Megapath’s New Speed Test Plus Is a Valuable Free Tool for VoIP Users

Every serious VoIP user has at one time or another tested his or her downstream and upstream bandwidth to see if there’s a problem. Sometimes (though rarely at today’s typical broadband speeds), a bottleneck large enough to affect voice conversations is pinpointed through such a test.

But several other internet connectivity factors can have an impact on VoIP quality. Megapath, one of the major independent internet service providers in the U.S., has updated its popular internet speed Speed Test applet (which it acquired when it acquired internet service provider Speakeasy from Best Buy two years ago) to measure them.

For VoIPsters, Megapath’s Speed Test Plus is a very useful web tool to bookmark.

The free service utilizes one of Megapath’s eight U.S. network centers, and automatically attempts to route the tester to the closest (this can be overridden by the user). The centers are in Atlanta, Chicago, Dallas, Los Angeles, New York, San Francisco, Seattle and Washington, D.C.

The user begins the test by choosing whether from a business or residential end point, though after several tests it does not appear that the end result is affected by this choice.

Besides basic download and upload speeds, Megapath’s expanded Speed Test Plus measures three other factors that can affect the quality of a VoIP call. These are:

Packet Loss – The percentage of data packets that do not reach their destination, which causes voice calls to sound choppy;

Latency – The time, in milliseconds, it takes for a data packet to make its way to and from a remote end point. Latency causes periods of silence on VoIP calls, often resulting in the parties talking over one another.

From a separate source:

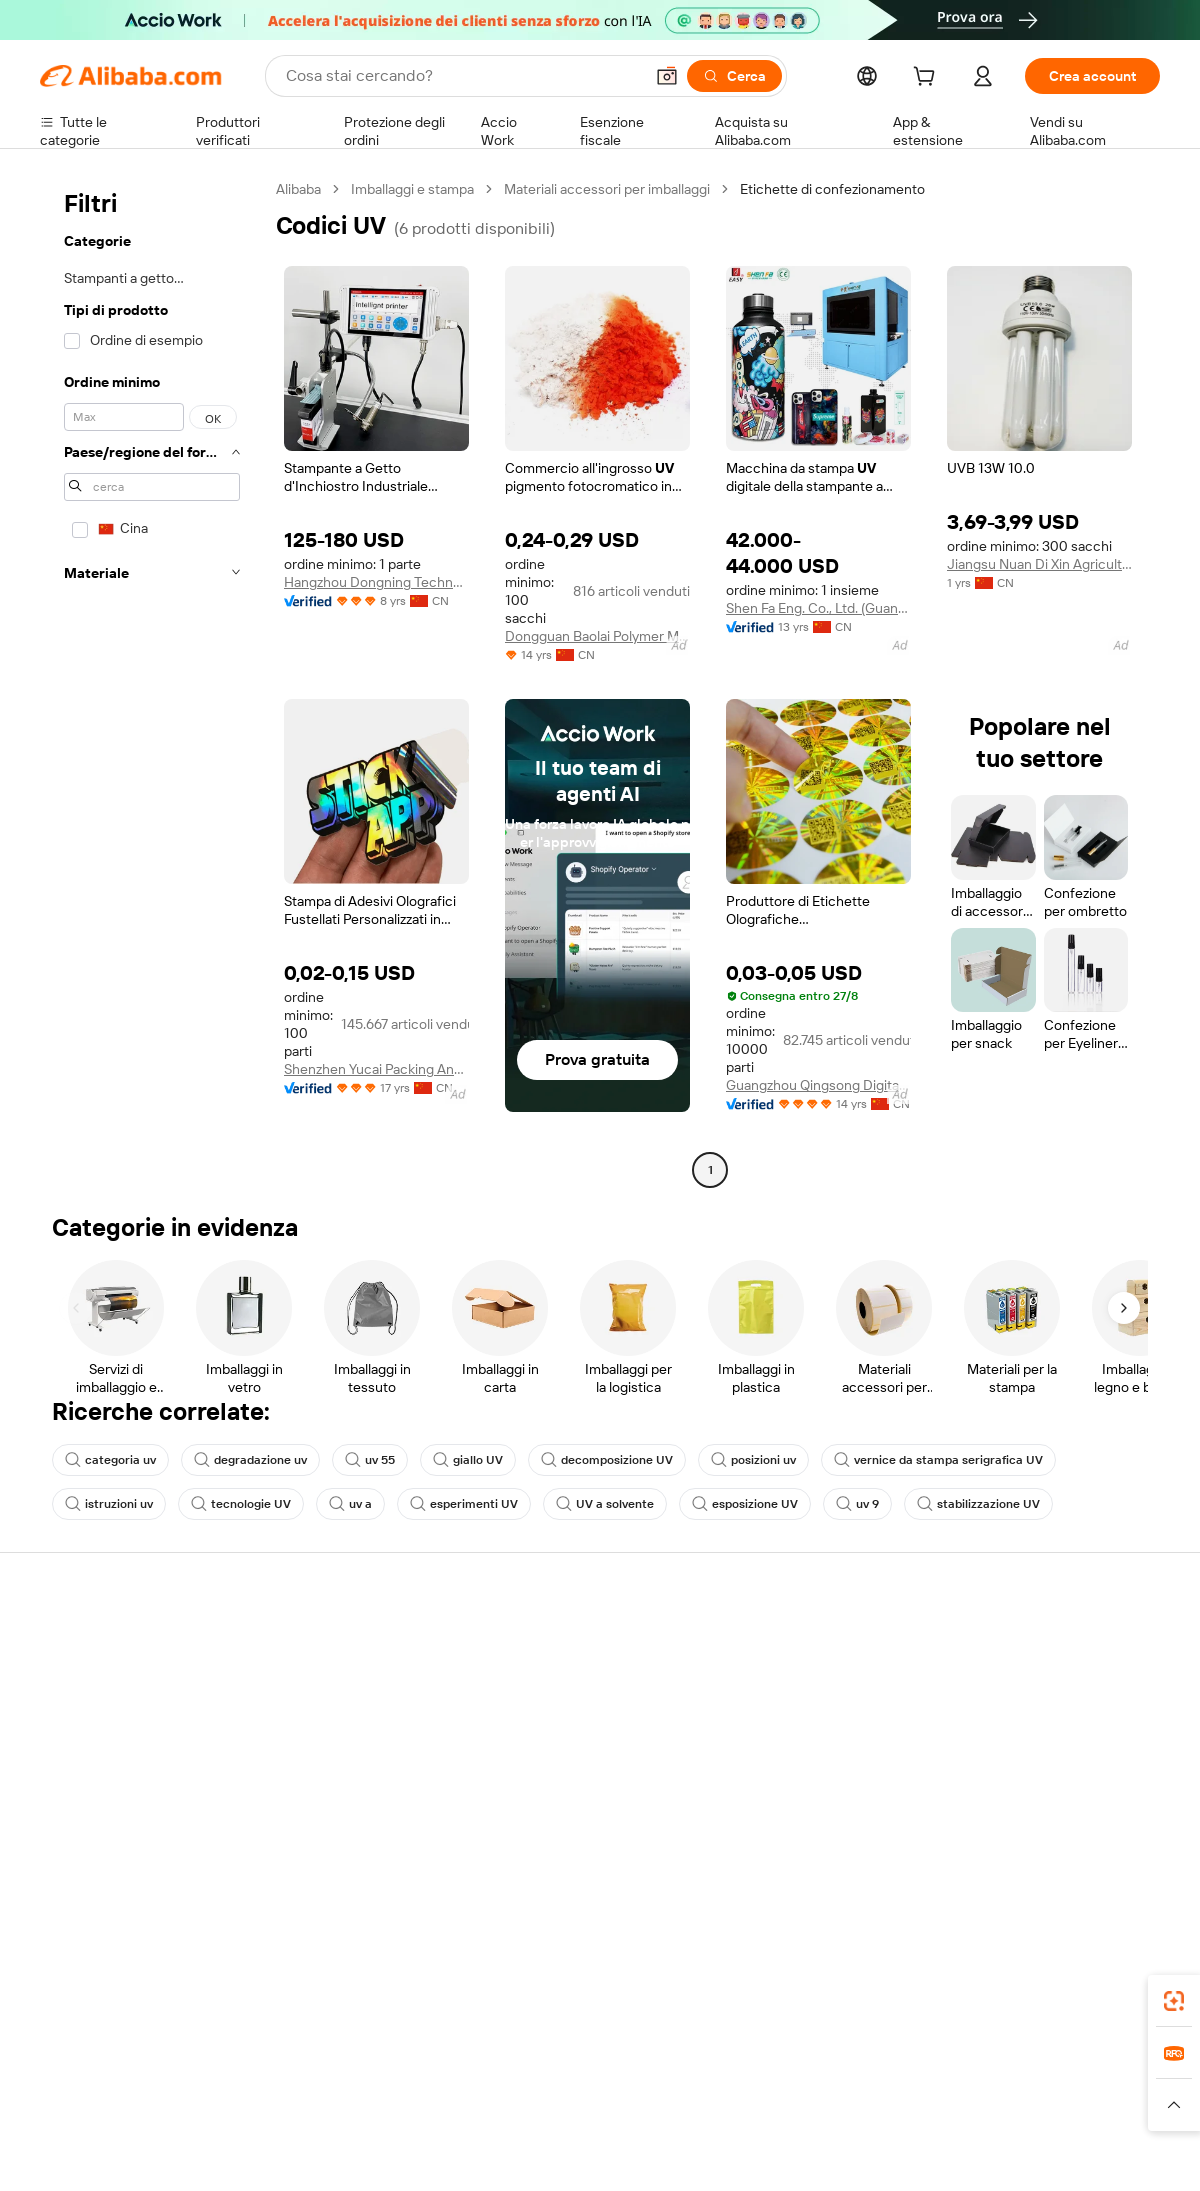 The image size is (1200, 2191). I want to click on decomposizione UV, so click(607, 1460).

Jitter – Variations, in milliseconds, of latency over time between two end points. When high jitter values exist, voice packets may be transmitted out of order, resulting in echoes and talk-over.

At the end of the tests, which can take a couple of minutes, the user is provided a “Mean Opinion Score (MOS)” that predicts the typical quality of a VoIP call over the tested connection.


  1. Dsmith says:

    You can also test upload speed, download speed, firewall, SIP, jitter and packet loss at:

  2. Felix Rabinovich says:

    The deficiency of all these tests is that you need to run them from a computer. Unless I am using a softphone, I am *not* making calls from the computer. I might have some QoS rules that prioritize voice traffic. In fact, I probably want to measure voice quality in an environment where some upload activity goes on.

    In short, unless I can run it from command line on a router or PBX box, it will give only a very coarse approximation of MOS.

  3. Ole Juul says:

    I just tried in three different browsers on two machines. Perhaps this is only for MS-Windows users, but otherwise it looks like they’ve got a bit to go yet.

  4. henry says:

    Another deficiency is that you’re only testing your voice quality at one point in time. It’s much better to run tests continually so you can get a sense of how your voice quality changes throughout the day/week.

    There are some tools that do this for you. AppNeta has a very good solution although it’s pretty expensive. VoIP Spear is cheaper and offers a simple solution. It’s not quite as accurate because it uses ICMP rather than UDP, however it’s pretty reliable in practice.